Donnergrollen und Meeresrauschen
In der Nacht werden wir Donnergrollen hören – das sich als herannahende Dune Buggys entpuppt, denen gegen Kälte und Sand vermummte Gestalten entsteigen, die einem Apokalypse-Film entstammen könnten. Sie sind aber sehr freundlich und zeigen sich begeistert vom Zeltdach unseres Defenders – wir erleben das nicht zum ersten Mal und auch, dass die Konstruktion des wie eine Muschelschale nach oben klappenden Daches („Pop-up-rooftop-tent“) mit der Liegefläche darunter vielen Südafrikanern fremd ist. Die sind eher die typischen Dachzelte – also Zelte, die auf Dachträgern montiert sind und über eine außen stehende Leiter erklommen werden – gewohnt.

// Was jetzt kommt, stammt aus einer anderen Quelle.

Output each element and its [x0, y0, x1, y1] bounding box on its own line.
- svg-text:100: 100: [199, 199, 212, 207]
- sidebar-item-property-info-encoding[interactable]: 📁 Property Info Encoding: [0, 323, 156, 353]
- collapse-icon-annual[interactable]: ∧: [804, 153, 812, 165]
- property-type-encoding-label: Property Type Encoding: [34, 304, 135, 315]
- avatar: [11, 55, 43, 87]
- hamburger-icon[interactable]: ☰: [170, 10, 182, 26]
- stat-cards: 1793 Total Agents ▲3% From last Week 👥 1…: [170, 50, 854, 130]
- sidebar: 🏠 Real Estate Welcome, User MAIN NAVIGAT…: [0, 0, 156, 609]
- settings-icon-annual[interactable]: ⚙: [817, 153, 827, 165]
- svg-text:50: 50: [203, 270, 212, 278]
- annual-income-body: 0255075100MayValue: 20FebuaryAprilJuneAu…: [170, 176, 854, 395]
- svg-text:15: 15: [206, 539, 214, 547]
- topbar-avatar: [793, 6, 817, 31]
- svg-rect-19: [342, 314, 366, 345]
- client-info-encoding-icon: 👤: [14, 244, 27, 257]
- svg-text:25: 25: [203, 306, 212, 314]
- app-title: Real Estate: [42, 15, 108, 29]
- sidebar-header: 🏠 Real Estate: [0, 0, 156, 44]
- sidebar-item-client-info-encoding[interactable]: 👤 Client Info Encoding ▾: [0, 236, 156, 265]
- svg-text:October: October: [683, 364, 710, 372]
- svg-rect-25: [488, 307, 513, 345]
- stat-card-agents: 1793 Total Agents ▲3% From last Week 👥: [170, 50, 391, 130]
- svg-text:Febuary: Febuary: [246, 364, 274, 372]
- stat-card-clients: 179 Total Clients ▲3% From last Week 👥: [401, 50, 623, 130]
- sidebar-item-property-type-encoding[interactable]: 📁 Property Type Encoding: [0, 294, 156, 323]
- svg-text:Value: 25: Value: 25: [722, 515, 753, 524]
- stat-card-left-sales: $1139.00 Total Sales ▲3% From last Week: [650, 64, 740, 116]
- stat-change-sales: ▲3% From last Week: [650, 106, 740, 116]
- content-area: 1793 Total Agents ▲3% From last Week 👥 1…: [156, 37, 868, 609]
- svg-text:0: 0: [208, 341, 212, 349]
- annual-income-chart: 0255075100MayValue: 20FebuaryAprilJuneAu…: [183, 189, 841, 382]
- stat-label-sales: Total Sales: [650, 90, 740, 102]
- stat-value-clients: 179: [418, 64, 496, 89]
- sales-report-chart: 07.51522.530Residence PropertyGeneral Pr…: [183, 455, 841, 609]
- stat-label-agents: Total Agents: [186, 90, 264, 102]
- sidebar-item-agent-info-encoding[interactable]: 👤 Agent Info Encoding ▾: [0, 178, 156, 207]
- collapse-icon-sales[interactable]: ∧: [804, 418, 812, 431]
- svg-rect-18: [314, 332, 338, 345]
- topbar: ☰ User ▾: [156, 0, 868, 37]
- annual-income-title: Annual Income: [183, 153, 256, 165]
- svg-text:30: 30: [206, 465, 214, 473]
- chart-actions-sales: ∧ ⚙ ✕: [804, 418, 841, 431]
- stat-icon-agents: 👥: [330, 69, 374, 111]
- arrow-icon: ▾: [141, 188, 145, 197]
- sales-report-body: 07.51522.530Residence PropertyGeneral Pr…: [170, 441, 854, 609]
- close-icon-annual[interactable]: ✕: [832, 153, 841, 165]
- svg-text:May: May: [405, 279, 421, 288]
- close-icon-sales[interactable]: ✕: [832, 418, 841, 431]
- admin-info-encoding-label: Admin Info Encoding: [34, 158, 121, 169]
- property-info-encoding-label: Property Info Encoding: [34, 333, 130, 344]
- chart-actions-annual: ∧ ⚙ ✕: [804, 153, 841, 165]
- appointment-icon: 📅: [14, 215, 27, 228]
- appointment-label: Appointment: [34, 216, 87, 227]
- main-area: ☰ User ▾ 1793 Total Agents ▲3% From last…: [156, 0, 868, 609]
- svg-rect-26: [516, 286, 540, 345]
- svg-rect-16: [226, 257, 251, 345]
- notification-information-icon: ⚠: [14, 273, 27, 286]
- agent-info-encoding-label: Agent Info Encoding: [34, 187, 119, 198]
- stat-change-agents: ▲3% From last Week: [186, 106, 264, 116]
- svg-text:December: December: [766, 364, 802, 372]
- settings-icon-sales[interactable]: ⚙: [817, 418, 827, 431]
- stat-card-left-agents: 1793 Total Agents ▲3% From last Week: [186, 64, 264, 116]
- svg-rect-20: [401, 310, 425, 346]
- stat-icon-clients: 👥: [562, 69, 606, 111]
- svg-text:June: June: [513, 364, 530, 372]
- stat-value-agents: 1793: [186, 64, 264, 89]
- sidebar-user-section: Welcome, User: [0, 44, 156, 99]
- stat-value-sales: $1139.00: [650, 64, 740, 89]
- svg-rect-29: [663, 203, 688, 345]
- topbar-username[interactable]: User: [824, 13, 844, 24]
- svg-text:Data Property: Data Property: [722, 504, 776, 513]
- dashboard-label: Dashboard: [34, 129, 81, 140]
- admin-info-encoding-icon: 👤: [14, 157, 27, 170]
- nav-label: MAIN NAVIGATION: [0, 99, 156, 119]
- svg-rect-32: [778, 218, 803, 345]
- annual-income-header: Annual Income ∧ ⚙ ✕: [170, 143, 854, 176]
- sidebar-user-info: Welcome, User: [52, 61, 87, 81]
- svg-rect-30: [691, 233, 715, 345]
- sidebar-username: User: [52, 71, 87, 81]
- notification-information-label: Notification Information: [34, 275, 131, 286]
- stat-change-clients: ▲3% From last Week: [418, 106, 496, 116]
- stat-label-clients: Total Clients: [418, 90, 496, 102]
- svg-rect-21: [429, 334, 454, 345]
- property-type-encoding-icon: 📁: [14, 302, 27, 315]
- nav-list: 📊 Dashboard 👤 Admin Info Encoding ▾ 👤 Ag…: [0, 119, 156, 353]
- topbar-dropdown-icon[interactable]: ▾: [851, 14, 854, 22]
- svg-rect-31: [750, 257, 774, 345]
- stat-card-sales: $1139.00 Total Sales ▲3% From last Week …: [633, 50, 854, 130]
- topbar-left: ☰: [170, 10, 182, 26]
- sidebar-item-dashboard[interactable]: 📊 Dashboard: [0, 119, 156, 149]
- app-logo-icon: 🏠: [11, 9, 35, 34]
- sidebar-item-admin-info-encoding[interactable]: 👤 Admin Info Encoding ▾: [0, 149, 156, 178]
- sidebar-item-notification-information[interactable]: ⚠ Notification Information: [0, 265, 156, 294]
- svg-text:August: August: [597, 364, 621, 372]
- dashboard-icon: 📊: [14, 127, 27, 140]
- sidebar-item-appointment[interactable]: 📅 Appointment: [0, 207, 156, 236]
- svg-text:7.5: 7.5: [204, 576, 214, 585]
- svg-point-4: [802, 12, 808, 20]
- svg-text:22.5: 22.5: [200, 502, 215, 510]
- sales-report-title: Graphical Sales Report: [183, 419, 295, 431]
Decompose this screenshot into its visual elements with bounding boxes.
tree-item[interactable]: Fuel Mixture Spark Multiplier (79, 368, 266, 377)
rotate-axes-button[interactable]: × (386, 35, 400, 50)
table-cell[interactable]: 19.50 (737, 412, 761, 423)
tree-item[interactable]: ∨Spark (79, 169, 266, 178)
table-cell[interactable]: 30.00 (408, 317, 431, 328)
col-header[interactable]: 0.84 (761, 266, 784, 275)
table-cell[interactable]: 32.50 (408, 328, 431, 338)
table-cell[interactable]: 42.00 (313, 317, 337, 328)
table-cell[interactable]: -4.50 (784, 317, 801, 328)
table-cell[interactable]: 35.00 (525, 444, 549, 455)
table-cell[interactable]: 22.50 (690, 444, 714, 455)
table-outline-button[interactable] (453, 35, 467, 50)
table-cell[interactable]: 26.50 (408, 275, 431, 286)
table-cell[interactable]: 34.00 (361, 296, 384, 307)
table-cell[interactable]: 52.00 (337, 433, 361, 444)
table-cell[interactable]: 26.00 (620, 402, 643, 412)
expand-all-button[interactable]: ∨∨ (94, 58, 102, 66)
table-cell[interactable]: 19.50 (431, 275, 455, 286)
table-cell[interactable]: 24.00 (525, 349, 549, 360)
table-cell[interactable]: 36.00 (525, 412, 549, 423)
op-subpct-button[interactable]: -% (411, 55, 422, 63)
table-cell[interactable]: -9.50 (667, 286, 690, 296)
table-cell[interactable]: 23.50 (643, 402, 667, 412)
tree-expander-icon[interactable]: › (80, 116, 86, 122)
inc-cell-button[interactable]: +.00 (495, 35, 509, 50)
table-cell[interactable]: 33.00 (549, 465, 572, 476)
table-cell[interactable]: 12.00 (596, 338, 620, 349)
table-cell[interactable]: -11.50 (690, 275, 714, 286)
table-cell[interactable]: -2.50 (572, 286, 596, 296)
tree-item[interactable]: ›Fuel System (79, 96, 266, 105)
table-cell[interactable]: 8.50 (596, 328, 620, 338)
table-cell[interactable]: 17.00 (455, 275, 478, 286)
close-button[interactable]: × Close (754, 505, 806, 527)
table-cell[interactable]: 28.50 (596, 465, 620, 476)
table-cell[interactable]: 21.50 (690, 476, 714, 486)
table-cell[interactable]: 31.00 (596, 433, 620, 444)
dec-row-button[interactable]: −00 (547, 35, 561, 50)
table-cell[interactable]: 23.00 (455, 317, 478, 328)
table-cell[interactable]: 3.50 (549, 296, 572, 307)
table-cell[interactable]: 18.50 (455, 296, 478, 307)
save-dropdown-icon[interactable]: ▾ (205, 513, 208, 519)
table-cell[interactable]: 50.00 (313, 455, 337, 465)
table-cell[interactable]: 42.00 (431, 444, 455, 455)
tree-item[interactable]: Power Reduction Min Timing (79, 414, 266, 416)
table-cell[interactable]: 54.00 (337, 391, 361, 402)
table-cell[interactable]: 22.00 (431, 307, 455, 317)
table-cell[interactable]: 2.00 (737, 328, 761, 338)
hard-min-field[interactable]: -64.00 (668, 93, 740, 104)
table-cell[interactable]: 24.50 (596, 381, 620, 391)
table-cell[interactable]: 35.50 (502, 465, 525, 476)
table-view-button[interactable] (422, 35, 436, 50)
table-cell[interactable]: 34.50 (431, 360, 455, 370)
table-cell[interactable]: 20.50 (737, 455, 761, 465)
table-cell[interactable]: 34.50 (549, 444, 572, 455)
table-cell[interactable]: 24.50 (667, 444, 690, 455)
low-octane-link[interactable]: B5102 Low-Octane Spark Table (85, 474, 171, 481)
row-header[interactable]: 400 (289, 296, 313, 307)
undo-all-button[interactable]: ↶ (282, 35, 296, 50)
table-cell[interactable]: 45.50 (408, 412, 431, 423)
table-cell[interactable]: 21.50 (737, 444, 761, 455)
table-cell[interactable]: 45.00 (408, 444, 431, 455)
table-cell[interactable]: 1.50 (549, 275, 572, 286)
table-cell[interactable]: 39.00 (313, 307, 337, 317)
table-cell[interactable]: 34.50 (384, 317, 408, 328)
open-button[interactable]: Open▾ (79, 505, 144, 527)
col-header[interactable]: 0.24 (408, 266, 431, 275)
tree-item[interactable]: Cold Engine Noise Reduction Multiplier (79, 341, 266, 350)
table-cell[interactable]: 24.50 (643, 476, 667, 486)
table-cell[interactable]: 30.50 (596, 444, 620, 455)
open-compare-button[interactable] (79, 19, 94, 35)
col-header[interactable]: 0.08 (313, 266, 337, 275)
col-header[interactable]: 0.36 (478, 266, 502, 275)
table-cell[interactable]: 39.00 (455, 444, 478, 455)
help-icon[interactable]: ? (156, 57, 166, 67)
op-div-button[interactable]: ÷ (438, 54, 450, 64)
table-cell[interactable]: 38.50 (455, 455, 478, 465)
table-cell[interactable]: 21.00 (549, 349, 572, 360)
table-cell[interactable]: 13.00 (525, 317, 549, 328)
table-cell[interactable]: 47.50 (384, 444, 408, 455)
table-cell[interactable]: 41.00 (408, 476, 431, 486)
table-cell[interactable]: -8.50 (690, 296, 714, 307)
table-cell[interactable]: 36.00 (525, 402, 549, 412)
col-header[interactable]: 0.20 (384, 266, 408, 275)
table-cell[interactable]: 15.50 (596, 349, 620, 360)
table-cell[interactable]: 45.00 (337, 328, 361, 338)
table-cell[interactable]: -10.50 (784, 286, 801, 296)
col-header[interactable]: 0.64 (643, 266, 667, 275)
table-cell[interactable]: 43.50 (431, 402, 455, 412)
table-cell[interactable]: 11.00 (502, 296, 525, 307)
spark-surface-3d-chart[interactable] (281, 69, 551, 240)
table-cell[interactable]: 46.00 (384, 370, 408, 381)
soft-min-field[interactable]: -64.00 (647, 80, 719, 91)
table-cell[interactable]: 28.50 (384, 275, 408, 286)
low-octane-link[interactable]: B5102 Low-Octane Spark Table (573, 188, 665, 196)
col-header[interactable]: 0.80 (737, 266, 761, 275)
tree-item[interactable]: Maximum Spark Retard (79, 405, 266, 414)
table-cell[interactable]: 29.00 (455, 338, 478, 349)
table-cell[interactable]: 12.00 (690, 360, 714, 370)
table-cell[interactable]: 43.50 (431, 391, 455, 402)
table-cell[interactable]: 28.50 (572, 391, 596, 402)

Die Jungs – nein, Mädels sind wohl keine darunter – ziehen dann mit ihren Dune Buggys und Bodenzelten doch ab. Wir werden sie am nächsten Morgen direkt am Strand wiedertreffen, wo sie ihr Nachtlager aufgeschlagen haben. Ein Glück für uns, die Nacht wäre sonst laut geworden. So aber lässt der Wind den Land Rover sanft schaukeln und die Zeltbahn sacht flattern, dazu ertönt das Meeresrauschen der Brandung in wenigen hundert Meter Entfernung. Ich fühle mich wie in einem Boot im Hafen – für mich das perfekte Schlaf-Mittel.